▶ What the exercise asks: Report all lines of the data below that hold the word "Achat".
- - - - -
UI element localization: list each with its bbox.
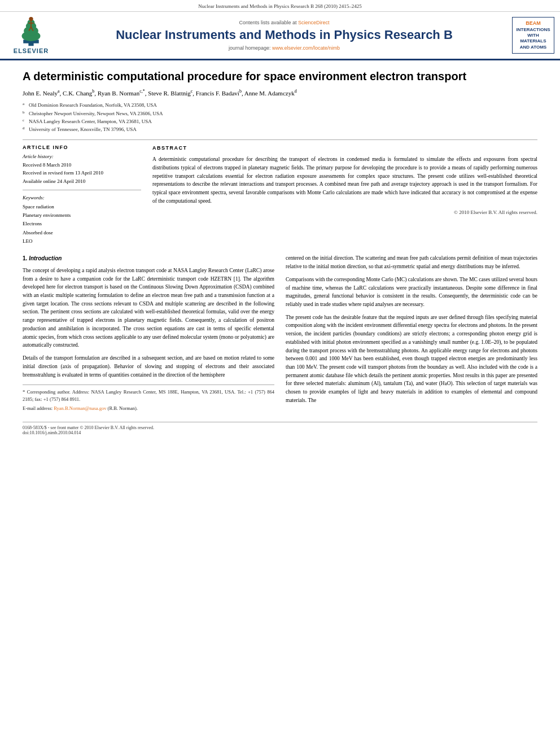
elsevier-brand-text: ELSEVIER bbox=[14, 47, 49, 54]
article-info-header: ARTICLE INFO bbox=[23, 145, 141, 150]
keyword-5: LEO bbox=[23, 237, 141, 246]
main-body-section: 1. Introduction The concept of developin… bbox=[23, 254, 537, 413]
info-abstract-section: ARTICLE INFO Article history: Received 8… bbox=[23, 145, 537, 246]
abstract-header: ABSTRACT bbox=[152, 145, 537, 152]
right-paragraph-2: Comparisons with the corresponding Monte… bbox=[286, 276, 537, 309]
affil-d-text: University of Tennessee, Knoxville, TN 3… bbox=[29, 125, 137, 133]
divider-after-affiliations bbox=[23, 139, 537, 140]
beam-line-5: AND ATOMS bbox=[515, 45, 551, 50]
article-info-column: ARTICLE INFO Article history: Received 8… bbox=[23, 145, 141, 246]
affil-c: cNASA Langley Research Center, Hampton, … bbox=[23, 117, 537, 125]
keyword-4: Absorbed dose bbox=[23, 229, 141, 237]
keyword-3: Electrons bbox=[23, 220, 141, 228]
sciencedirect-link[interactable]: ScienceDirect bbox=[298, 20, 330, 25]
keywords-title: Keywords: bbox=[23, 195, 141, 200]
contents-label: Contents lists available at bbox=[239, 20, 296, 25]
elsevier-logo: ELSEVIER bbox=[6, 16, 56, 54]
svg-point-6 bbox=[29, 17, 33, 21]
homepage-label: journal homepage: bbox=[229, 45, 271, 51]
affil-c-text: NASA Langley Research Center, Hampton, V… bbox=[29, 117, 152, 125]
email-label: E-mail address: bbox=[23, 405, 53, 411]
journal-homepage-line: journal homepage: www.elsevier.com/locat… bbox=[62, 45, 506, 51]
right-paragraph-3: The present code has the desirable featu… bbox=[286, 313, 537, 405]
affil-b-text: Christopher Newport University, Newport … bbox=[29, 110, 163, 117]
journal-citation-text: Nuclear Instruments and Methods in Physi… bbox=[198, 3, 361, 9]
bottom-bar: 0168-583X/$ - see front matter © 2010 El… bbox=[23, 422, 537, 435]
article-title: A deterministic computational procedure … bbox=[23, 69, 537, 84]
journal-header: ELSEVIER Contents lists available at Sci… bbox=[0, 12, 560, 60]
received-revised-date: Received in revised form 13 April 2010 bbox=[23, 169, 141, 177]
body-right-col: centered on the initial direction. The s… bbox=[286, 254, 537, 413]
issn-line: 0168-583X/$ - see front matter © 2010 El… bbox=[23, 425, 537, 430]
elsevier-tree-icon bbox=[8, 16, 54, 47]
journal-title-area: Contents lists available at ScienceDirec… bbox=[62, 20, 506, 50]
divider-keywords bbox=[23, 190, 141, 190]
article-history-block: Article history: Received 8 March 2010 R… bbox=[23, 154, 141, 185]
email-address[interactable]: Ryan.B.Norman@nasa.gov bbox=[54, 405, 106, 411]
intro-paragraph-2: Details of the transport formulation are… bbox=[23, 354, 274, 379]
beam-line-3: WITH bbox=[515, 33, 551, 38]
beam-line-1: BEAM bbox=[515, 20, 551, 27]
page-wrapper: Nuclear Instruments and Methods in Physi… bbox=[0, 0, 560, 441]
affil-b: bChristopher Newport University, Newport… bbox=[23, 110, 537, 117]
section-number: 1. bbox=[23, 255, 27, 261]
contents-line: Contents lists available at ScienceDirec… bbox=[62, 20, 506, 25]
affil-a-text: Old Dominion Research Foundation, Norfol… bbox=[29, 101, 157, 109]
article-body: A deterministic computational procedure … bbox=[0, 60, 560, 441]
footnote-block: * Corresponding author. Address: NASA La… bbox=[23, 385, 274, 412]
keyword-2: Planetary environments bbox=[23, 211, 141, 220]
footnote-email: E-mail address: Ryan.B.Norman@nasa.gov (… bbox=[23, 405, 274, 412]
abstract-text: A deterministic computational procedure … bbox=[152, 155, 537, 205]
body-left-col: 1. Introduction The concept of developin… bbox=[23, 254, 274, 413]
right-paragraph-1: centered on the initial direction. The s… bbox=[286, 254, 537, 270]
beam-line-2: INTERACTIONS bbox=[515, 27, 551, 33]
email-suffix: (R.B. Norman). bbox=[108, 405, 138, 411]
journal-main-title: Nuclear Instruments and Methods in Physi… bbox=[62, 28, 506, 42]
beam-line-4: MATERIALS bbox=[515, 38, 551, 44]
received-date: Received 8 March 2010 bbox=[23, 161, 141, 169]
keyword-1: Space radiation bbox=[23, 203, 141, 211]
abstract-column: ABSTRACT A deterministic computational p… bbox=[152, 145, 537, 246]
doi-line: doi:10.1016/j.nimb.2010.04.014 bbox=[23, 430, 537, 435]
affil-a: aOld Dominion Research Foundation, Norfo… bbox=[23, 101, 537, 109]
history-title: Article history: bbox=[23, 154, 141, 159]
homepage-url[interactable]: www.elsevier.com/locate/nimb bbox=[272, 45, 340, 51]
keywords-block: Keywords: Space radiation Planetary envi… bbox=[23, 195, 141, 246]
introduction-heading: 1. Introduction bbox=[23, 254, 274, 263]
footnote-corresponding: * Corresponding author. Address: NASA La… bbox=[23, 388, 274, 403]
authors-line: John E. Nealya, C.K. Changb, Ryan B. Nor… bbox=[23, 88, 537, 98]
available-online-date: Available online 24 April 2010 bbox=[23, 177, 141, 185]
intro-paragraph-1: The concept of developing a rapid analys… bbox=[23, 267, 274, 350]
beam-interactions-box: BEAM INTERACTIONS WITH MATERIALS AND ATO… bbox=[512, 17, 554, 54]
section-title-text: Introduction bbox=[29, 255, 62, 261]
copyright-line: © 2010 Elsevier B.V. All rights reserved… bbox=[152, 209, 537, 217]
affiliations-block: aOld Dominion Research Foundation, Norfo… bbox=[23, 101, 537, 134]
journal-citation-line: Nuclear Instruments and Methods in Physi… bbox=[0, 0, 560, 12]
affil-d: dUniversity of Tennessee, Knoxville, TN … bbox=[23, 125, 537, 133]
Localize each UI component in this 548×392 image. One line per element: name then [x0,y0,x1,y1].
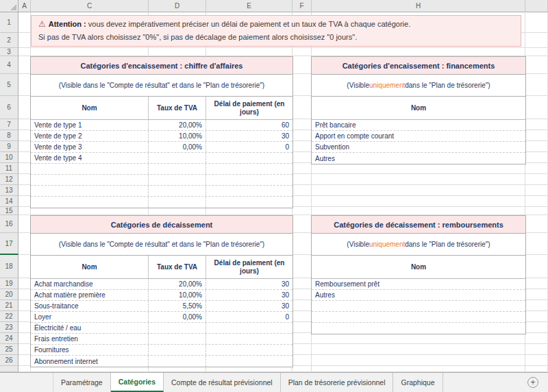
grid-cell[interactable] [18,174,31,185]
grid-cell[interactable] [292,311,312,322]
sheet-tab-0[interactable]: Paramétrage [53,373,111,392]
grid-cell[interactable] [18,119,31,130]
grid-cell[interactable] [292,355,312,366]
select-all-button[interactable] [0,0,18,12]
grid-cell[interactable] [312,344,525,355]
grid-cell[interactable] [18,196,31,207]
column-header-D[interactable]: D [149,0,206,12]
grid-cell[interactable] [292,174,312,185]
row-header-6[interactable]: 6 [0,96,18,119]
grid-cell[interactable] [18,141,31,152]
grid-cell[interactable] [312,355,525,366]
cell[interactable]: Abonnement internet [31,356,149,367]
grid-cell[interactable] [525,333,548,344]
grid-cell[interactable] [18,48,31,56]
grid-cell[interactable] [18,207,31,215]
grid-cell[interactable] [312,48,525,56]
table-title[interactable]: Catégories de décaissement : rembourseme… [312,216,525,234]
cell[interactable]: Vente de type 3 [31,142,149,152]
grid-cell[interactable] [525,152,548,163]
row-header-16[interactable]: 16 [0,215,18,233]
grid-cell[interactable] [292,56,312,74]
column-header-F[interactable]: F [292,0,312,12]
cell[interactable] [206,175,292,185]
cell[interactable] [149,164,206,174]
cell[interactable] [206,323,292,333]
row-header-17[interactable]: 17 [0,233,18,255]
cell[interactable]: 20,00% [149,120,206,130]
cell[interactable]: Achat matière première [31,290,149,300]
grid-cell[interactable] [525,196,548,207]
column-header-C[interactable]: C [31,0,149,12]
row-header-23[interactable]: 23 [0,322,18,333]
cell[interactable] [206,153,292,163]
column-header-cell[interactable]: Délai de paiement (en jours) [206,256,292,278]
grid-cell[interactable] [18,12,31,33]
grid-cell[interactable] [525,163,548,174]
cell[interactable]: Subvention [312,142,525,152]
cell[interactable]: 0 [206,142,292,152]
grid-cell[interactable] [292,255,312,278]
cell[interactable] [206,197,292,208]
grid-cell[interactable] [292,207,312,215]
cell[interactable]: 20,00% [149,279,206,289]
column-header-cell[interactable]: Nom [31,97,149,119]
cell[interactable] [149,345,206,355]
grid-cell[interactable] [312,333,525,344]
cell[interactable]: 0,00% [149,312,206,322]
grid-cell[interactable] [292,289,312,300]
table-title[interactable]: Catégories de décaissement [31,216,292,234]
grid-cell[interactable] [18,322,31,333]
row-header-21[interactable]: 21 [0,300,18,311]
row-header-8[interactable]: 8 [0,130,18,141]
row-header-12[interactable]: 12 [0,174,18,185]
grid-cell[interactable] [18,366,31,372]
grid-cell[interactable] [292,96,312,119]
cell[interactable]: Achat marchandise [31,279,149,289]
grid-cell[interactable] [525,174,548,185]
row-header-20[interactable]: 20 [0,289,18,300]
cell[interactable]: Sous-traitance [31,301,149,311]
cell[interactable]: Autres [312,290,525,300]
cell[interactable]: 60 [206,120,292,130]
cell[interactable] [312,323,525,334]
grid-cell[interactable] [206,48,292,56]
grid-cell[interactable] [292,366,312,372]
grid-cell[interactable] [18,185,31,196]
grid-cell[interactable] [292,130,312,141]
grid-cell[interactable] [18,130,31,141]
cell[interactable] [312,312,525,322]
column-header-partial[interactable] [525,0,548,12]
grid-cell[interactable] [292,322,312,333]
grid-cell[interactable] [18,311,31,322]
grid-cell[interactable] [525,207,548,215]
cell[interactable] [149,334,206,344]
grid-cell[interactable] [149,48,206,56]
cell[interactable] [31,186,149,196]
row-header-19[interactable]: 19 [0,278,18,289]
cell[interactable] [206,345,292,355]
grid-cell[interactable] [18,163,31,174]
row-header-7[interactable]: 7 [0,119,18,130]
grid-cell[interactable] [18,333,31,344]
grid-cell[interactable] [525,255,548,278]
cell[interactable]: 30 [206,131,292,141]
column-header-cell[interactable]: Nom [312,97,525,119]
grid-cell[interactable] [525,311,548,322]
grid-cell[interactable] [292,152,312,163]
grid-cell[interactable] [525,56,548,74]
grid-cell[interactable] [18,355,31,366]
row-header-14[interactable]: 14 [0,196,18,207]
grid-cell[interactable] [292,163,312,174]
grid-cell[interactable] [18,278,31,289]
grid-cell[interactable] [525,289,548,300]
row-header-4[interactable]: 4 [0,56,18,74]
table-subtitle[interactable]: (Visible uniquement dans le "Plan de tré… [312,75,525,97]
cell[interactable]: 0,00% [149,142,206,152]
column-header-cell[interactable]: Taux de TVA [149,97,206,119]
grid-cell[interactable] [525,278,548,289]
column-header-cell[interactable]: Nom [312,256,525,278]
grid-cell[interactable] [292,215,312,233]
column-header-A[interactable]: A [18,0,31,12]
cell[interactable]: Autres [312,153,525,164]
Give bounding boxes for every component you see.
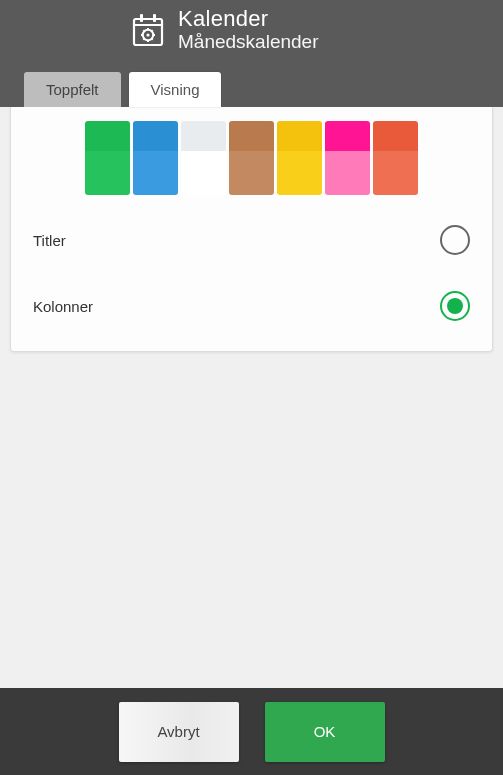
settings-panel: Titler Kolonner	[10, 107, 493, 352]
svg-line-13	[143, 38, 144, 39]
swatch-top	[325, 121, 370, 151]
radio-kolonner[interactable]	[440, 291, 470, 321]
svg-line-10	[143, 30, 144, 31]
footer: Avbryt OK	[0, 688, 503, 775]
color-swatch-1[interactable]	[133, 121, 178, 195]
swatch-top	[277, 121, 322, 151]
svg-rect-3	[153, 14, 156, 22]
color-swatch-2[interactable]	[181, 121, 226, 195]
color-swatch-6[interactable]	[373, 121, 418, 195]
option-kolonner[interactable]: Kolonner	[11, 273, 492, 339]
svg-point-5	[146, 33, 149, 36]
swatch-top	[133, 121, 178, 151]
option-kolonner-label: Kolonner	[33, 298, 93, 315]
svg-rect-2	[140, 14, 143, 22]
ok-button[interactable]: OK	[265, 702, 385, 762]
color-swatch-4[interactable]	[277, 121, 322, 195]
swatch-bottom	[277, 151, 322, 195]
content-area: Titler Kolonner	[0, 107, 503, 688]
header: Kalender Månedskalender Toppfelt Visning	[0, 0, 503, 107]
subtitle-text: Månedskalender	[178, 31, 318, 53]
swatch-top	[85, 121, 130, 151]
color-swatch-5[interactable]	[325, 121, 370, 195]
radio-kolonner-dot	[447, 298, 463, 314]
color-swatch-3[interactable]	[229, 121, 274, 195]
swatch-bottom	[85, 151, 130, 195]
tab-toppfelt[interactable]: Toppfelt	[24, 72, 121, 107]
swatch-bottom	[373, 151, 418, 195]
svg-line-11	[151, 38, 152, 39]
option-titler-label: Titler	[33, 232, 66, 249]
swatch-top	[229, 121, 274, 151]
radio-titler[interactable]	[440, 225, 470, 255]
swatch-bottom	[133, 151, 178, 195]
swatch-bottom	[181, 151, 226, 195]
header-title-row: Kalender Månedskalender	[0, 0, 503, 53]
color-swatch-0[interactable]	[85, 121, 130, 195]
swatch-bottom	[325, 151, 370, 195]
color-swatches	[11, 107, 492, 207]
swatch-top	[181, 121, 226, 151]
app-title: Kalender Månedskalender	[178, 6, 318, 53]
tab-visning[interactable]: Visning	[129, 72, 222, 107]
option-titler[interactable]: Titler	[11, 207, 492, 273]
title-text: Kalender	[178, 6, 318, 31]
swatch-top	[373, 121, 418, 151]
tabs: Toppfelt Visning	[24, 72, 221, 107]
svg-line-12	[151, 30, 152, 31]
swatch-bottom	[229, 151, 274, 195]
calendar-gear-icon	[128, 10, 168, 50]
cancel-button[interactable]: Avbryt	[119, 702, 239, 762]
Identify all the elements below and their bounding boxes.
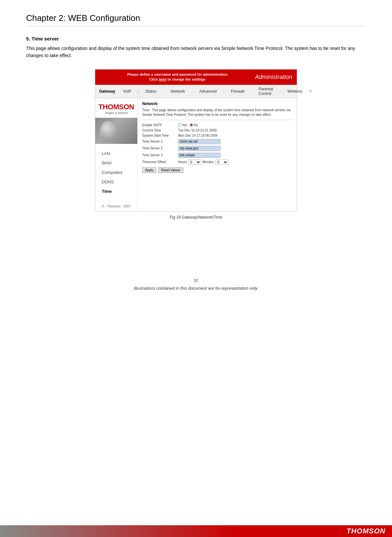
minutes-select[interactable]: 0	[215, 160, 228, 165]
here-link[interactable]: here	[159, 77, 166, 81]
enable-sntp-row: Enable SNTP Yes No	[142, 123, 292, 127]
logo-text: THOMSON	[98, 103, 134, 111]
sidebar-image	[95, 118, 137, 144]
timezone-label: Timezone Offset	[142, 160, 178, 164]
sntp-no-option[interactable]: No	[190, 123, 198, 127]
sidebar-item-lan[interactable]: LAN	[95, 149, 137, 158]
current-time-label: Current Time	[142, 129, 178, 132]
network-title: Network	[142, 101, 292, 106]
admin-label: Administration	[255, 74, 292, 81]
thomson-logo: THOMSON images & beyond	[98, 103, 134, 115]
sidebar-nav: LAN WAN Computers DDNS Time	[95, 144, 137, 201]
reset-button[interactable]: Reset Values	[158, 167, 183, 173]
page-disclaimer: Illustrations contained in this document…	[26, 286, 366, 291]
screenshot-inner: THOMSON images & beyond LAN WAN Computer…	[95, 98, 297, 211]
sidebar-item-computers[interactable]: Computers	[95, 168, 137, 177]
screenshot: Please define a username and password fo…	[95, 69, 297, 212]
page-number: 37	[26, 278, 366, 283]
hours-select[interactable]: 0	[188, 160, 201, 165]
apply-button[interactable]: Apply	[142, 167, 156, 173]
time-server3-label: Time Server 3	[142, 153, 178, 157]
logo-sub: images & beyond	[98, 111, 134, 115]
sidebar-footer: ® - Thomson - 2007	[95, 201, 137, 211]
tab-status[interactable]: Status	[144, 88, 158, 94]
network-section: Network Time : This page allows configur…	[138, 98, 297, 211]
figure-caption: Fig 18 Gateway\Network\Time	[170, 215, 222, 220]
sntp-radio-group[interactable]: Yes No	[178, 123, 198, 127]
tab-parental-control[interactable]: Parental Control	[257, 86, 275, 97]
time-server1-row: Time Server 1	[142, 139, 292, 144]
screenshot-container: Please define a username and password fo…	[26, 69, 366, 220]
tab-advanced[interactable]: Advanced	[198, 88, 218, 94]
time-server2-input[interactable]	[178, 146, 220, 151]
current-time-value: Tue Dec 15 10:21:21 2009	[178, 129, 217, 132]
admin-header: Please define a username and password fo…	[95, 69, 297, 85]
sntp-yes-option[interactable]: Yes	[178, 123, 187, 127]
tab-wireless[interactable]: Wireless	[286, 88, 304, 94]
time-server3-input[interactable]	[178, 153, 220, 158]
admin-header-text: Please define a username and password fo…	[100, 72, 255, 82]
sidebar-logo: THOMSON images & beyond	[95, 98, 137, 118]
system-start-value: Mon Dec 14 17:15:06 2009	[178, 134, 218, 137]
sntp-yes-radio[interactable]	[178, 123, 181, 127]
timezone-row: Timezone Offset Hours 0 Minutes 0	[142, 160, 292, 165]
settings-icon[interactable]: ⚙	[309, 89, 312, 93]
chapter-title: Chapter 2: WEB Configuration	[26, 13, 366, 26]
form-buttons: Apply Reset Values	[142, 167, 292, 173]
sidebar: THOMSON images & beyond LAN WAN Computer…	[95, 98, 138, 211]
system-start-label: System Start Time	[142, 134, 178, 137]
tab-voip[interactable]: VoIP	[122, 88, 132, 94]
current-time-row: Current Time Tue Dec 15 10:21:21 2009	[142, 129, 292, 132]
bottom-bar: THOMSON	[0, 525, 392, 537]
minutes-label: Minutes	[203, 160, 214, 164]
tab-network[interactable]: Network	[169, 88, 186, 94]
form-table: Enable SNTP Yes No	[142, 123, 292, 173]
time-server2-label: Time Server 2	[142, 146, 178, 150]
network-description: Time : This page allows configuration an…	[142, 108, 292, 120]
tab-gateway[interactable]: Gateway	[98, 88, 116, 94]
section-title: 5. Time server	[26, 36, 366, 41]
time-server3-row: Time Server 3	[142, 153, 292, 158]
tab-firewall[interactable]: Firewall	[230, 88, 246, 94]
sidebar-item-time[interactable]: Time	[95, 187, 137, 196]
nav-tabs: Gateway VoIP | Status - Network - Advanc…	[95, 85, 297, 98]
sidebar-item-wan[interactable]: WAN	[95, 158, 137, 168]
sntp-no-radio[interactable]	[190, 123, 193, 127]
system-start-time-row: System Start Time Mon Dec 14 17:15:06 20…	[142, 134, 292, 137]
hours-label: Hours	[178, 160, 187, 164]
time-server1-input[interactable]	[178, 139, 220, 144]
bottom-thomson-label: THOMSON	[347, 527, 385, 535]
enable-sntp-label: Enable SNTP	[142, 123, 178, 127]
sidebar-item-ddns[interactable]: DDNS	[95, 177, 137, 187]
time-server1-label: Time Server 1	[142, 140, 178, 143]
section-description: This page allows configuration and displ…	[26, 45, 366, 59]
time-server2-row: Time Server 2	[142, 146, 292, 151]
- - - - -
▶ Response:
cell[interactable]: Achat matière première [31,290,149,300]
cell[interactable]: Achat marchandise [31,279,149,289]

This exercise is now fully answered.